I would distinguish a journal from a systematic record or notebook. I have always carefully sketched and written down benchwork connection details (if you ever need to get it apart again) and wiring arrangements, especially which colors of wire do what and go where, and which terminals on a terminal strip do what. I’ve kept these notes in a three-ring binder or two in the layout room, and am sometimes surprised how often I need to look stuff up. But that’s a systematic record, an archive, which I call the “layout notebook,” and to me is not the same as a journal.
Just for clarity, my notebook pages are standard commercial 8.5 x 11 notepaper pages, three-hole punched. Here is an example of a page from the wiring section of the layout notebook, identifying where feeders and gaps were located in this block, how turnouts and feeders were named, and identifying wire colors for each.
These pages are usually kept in pencil and are easily revised or added to, thus constituting a relatively permanent record of how and where things are done.

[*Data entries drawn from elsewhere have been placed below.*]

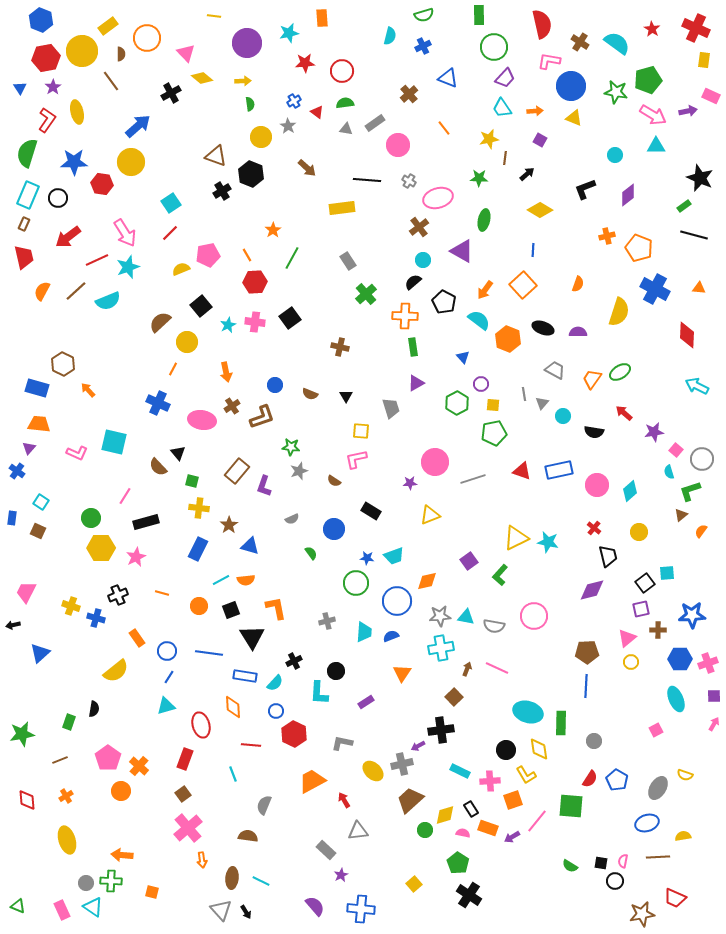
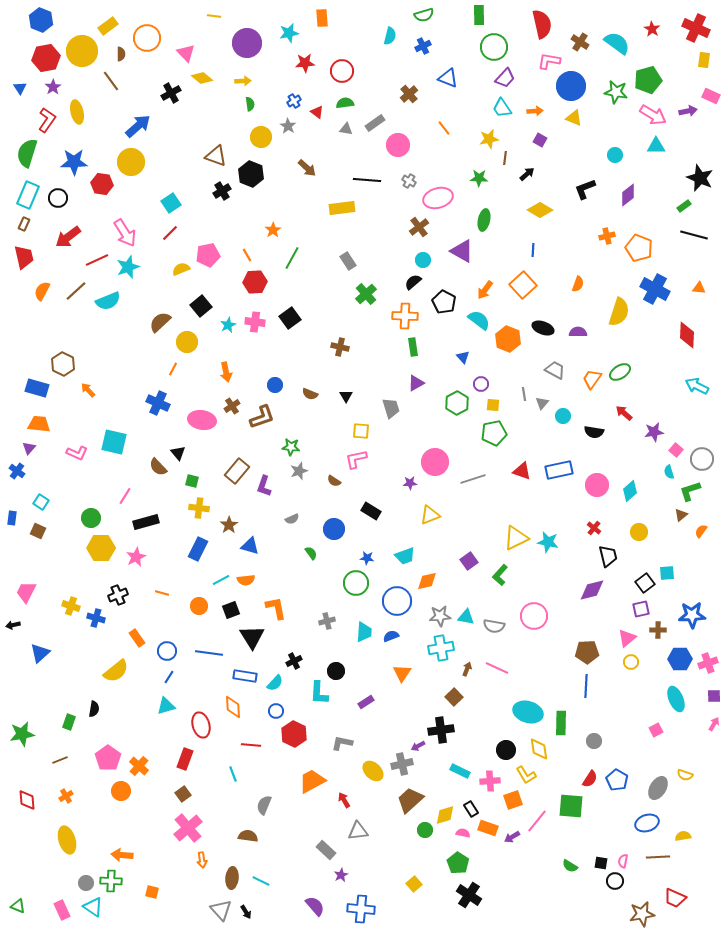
cyan trapezoid at (394, 556): moved 11 px right
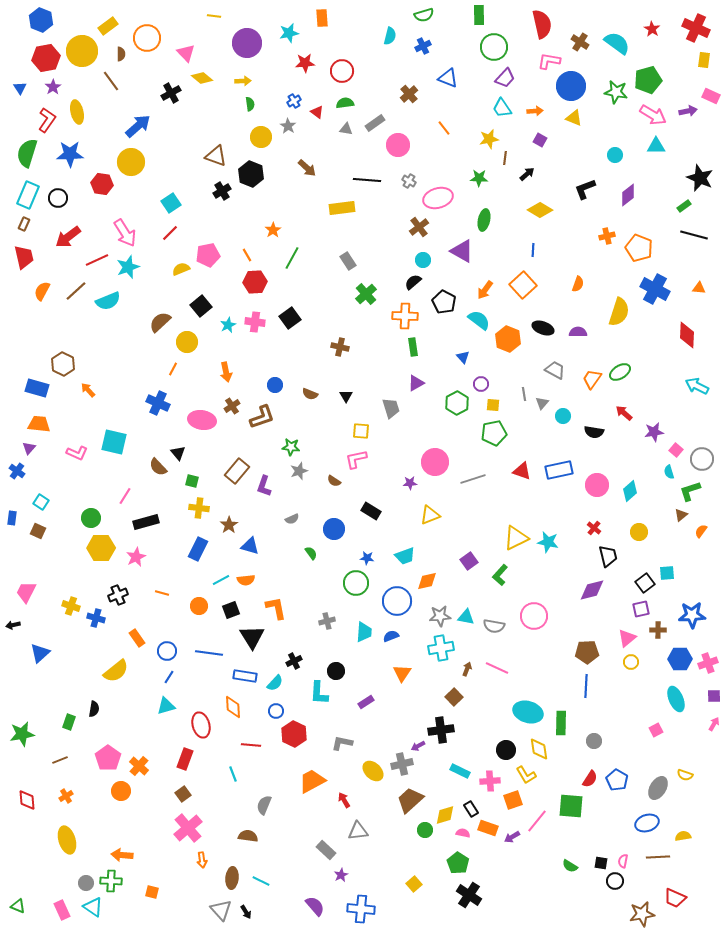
blue star at (74, 162): moved 4 px left, 8 px up
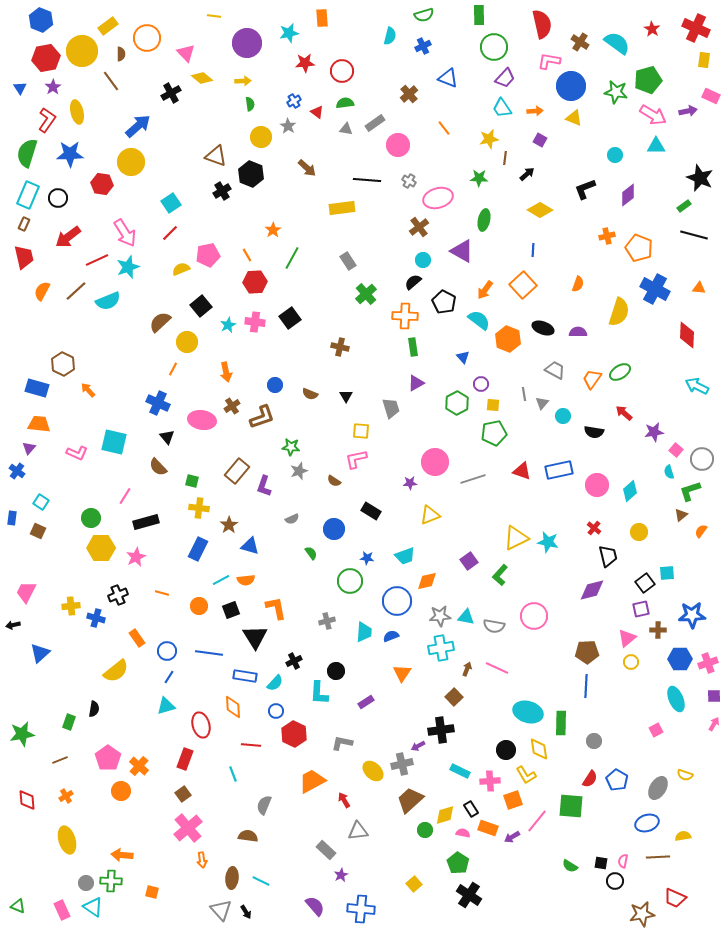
black triangle at (178, 453): moved 11 px left, 16 px up
green circle at (356, 583): moved 6 px left, 2 px up
yellow cross at (71, 606): rotated 24 degrees counterclockwise
black triangle at (252, 637): moved 3 px right
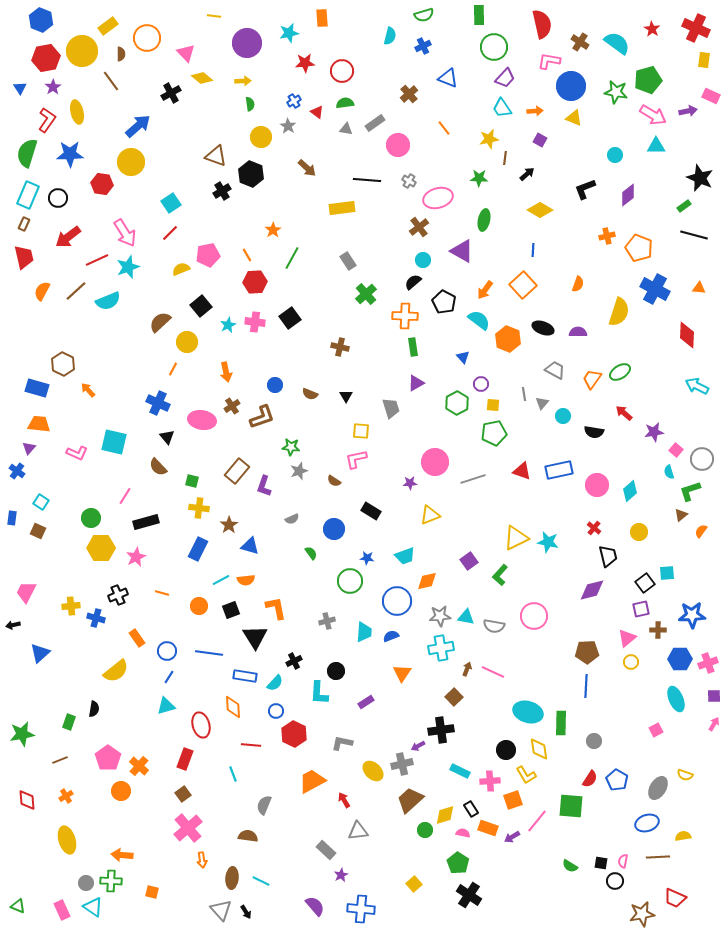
pink line at (497, 668): moved 4 px left, 4 px down
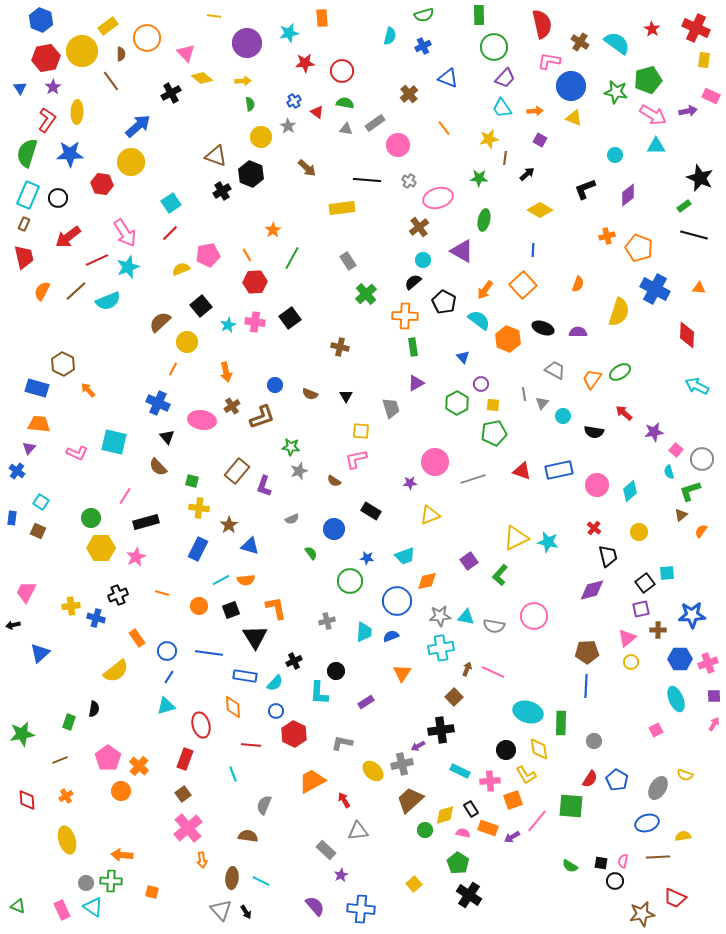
green semicircle at (345, 103): rotated 18 degrees clockwise
yellow ellipse at (77, 112): rotated 15 degrees clockwise
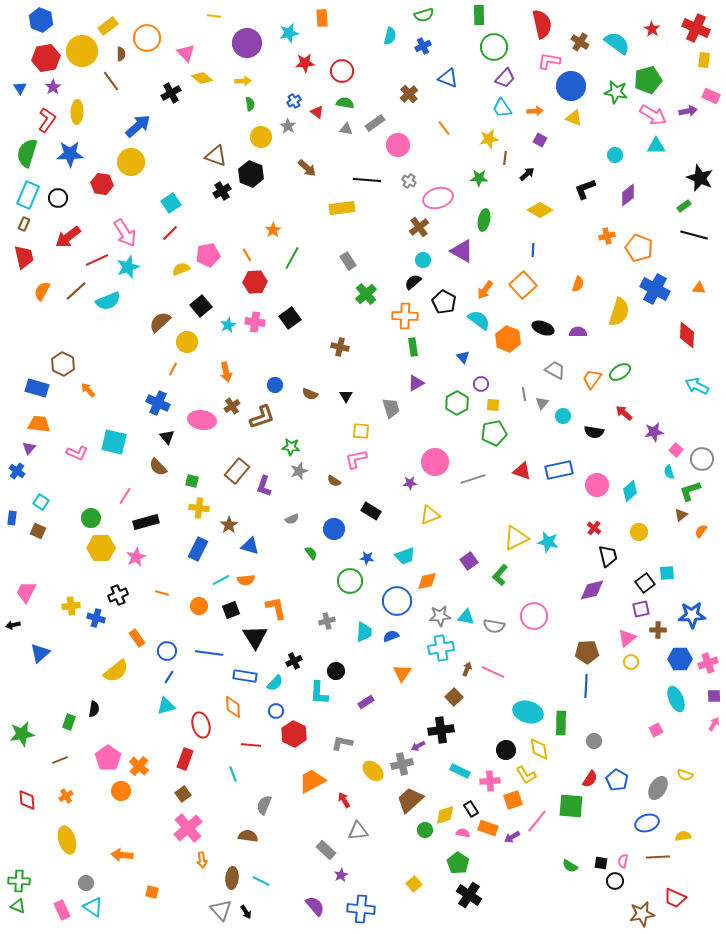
green cross at (111, 881): moved 92 px left
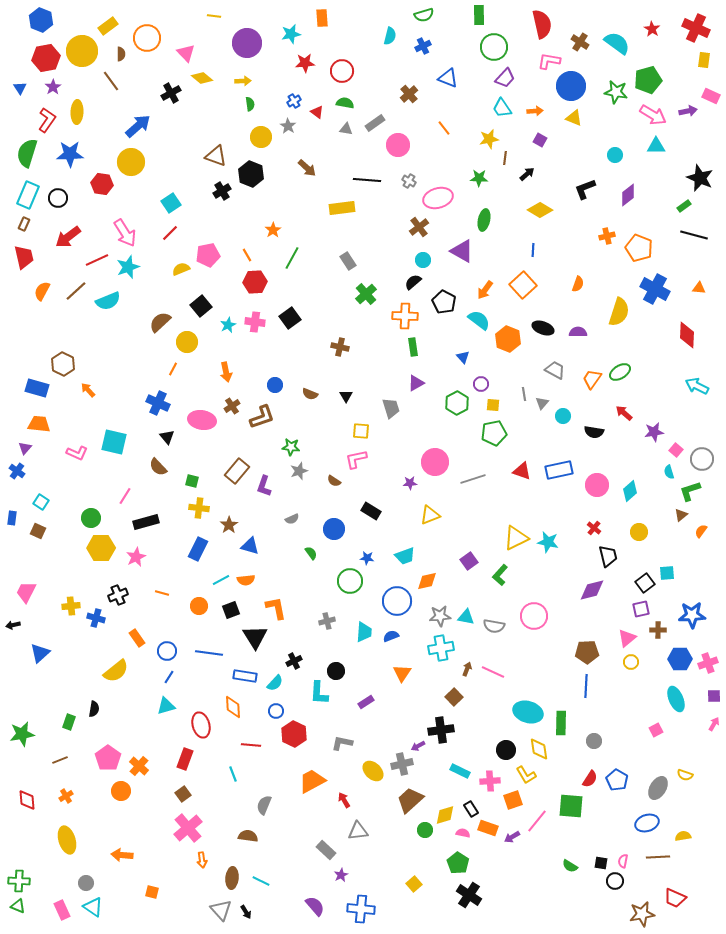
cyan star at (289, 33): moved 2 px right, 1 px down
purple triangle at (29, 448): moved 4 px left
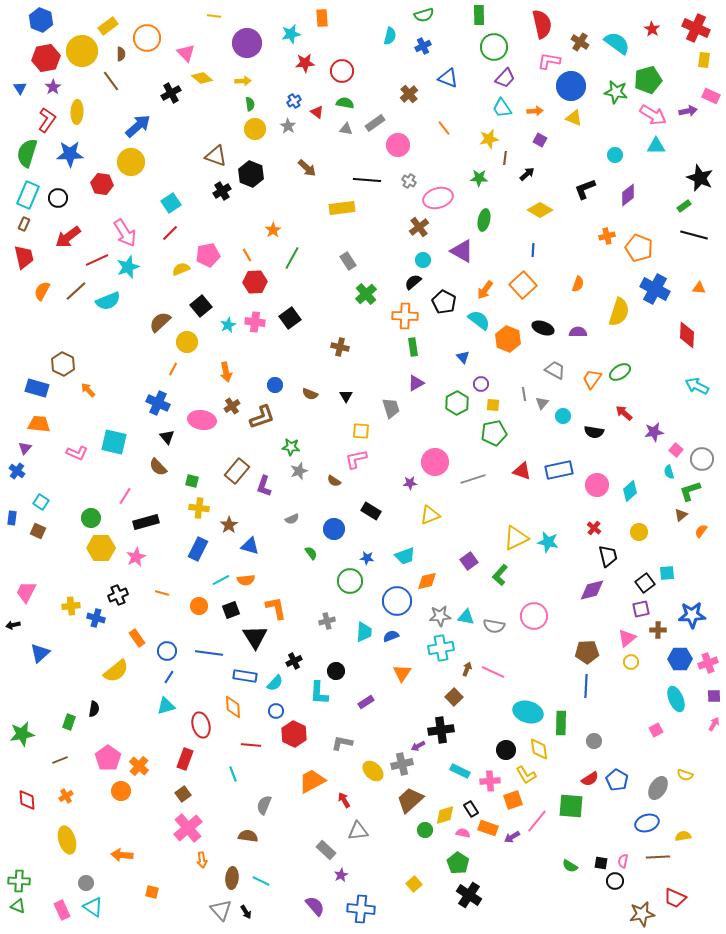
yellow circle at (261, 137): moved 6 px left, 8 px up
red semicircle at (590, 779): rotated 24 degrees clockwise
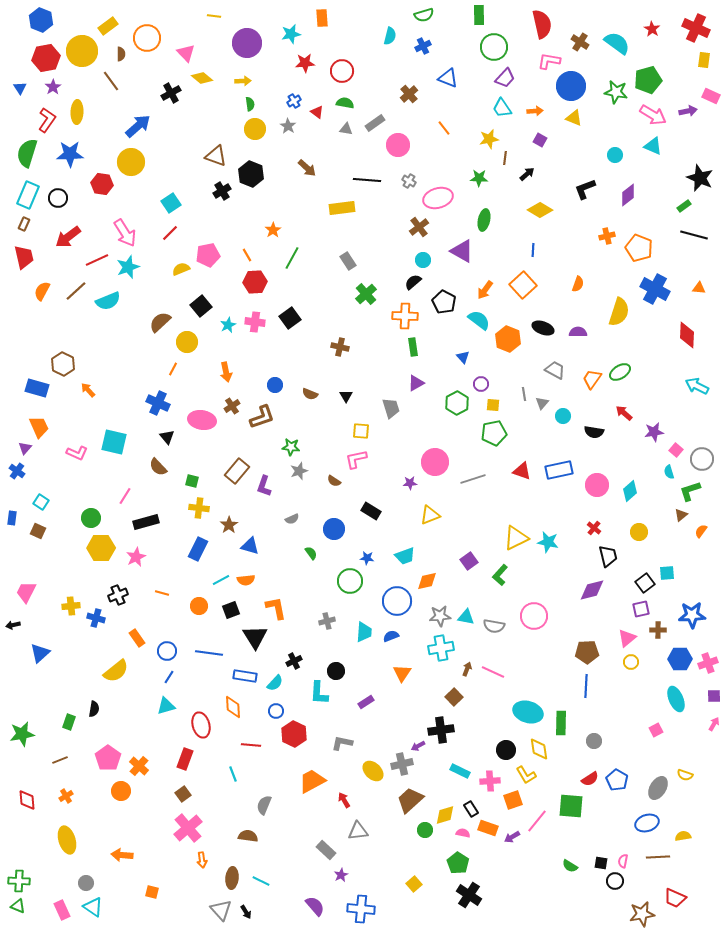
cyan triangle at (656, 146): moved 3 px left; rotated 24 degrees clockwise
orange trapezoid at (39, 424): moved 3 px down; rotated 60 degrees clockwise
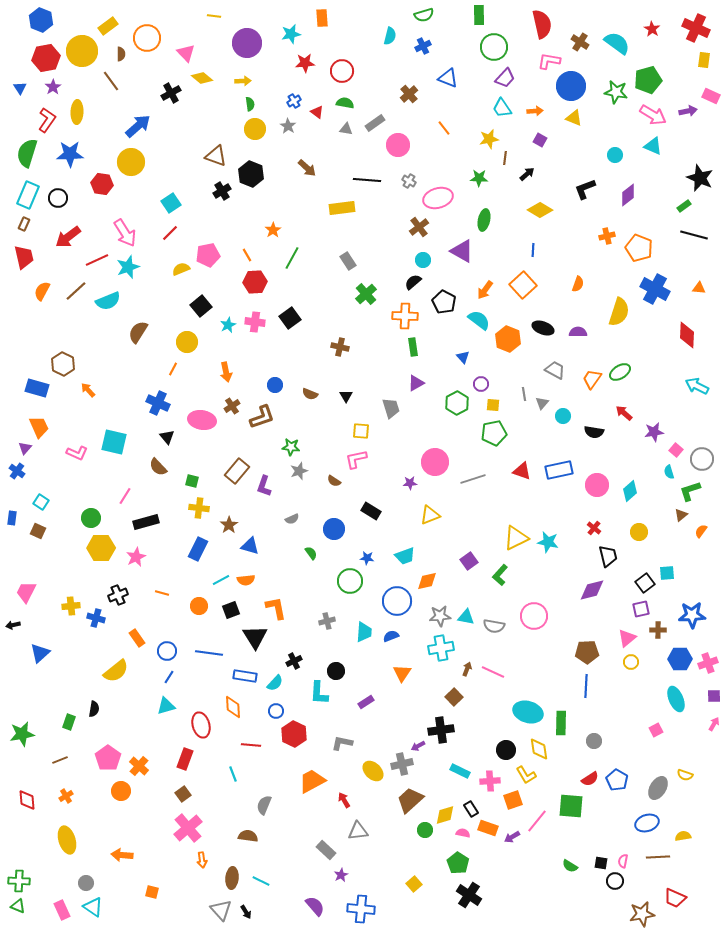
brown semicircle at (160, 322): moved 22 px left, 10 px down; rotated 15 degrees counterclockwise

But a journal is different. My entry pages tend to be “no two alike,” but here are two pages from last year, with a typical range of content, obviously a spiral-bound book (pages here are 5.5 x 7 inches each)
For my journals, I have tried different kinds of books. I used to like spiral-bound books, and these are fine if you keep them on a shelf. But when I travel I like to take these along, since one often has a chance to think things through on airplanes or in hotel rooms. The spiral-bound book tends to take a beating in backpacks or luggage, so I’ve changed to the glued-signature style of book, the best-known brand being Moleskine. These are available at good bookstores, and they are well made, durable, and come in a range of sizes to suit your preference. If you don’t already know about these, they have a web site ( http://www.moleskine.com/ ) and even rate a Wikipedia entry.
Here is a photo of both types. The blue spiral-bound is 5.5 x 7 inches (the same one whose interior is shown above), the Moleskine 5 x 8 inches, but size is a matter of individual preference. You can just see the elastic closure band on the Moleskine book.
The journal idea has served me well on many occasions, and if you haven’t ever done something like this, I recommend giving it a try.